The system identifies how cells were frozen to ensure the AI doesn't mix up results from different methods.
The code scans the text descriptions for keywords:
- Rapid Freeze: Keywords like "Liquid Nitrogen", "Plunge", "Vitrification".
- Mult Slow Freeze: Mentions of multiple "Stages", "Steps", or "Holds".
- Slow Freeze: The standard -1°C/min approach.
Currently, all recipe recommendations are optimized for Slow Freeze (e.g., using a Mr. Frosty or controlled rate freezer) because it is the most reproducible method in a standard lab.
Percentage means how many grams to add per 100 mL of solution. Formula: Grams to add = Total Volume (mL) * (Percentage / 100) Example: For 10 mL of solution with 11.40% PEG: 10 * (11.40 / 100) = 1.14 grams of PEG
Calculate weight based on Molecular Weight (MW).
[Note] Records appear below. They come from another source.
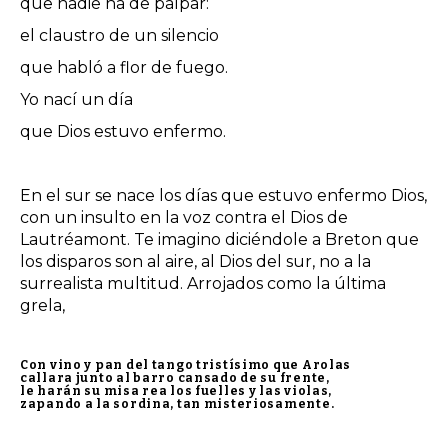
que nadie ha de palpar:
el claustro de un silencio
que habló a flor de fuego.
Yo nací un día
que Dios estuvo enfermo.
En el sur se nace los días que estuvo enfermo Dios,
con un insulto en la voz contra el Dios de
Lautréamont. Te imagino diciéndole a Breton que
los disparos son al aire, al Dios del sur, no a la
surrealista multitud. Arrojados como la última
grela,
Con vino y pan del tango tristísimo que Arolas
callara junto al barro cansado de su frente,
le harán su misa rea los fuelles y las violas,
zapando a la sordina, tan misteriosamente.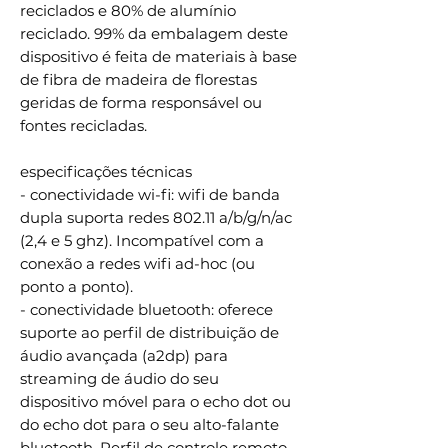
reciclados e 80% de alumínio
reciclado. 99% da embalagem deste
dispositivo é feita de materiais à base
de fibra de madeira de florestas
geridas de forma responsável ou
fontes recicladas.
especificações técnicas
- conectividade wi-fi: wifi de banda
dupla suporta redes 802.11 a/b/g/n/ac
(2,4 e 5 ghz). Incompatível com a
conexão a redes wifi ad-hoc (ou
ponto a ponto).
- conectividade bluetooth: oferece
suporte ao perfil de distribuição de
áudio avançada (a2dp) para
streaming de áudio do seu
dispositivo móvel para o echo dot ou
do echo dot para o seu alto-falante
bluetooth. Perfil de controle remoto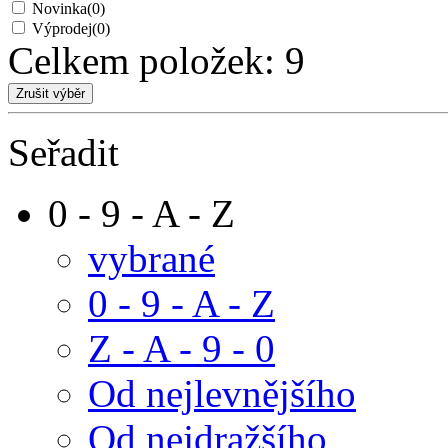
Novinka
(0)
Výprodej
(0)
Celkem položek:
9
Seřadit
0 - 9 - A - Z
vybrané
0 - 9 - A - Z
Z - A - 9 - 0
Od nejlevnějšího
Od nejdražšího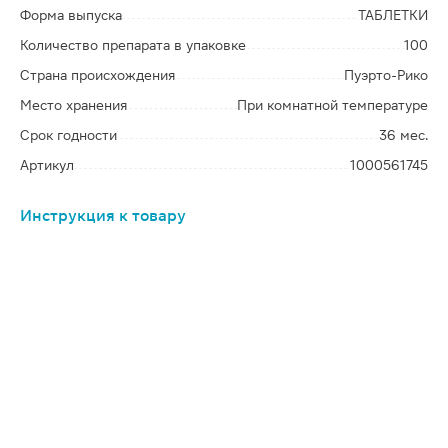
Форма выпуска
ТАБЛЕТКИ
Количество препарата в упаковке
100
Страна происхождения
Пуэрто-Рико
Место хранения
При комнатной температуре
Срок годности
36 мес.
Артикул
1000561745
Инструкция к товару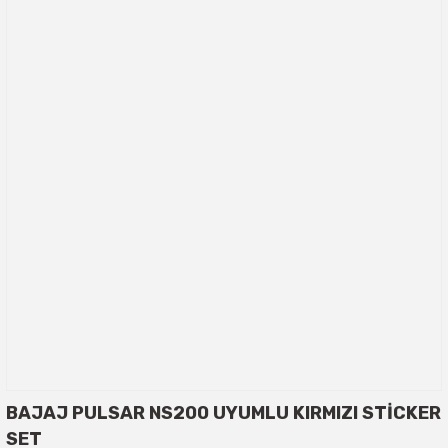
BAJAJ PULSAR NS200 UYUMLU KIRMIZI STİCKER
SET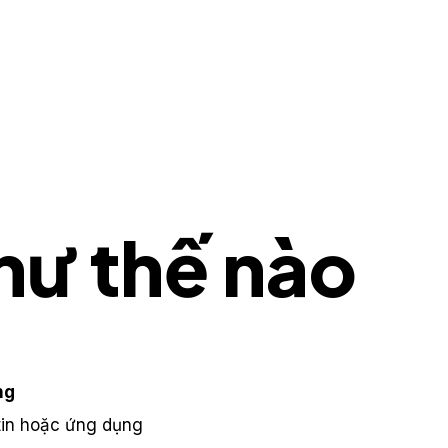
hư thế nào
ng
tin hoặc ứng dụng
Formula: Grams to add = (mM / 1000) * MW * (Total Volume (mL) / 1000) Example: For 10 mL of solution with 355 mM Sucrose (MW 342.3): (355 / 1000) * 342.3 * (10 / 1000) = 1.215 grams of Sucrose
- Add Solids: Weigh all powders (sugars, proteins) and add them to your tube.
- Add Base Media: Add about 70% of your target volume (e.g., 7 mL DMEM) and vortex to dissolve.
- Add Liquids: Use a pipette to add liquid components like FBS or DMSO.
- Top Up: Finish by adding base media until you reach the exact target mark.
- src/: Core math and optimization logic.
- trained_models/: The "brain" of the trained AI.
- Cryopreservative Data 2026.csv: Your main database.
- latest_batch_recipes.csv: Your current experimental plan.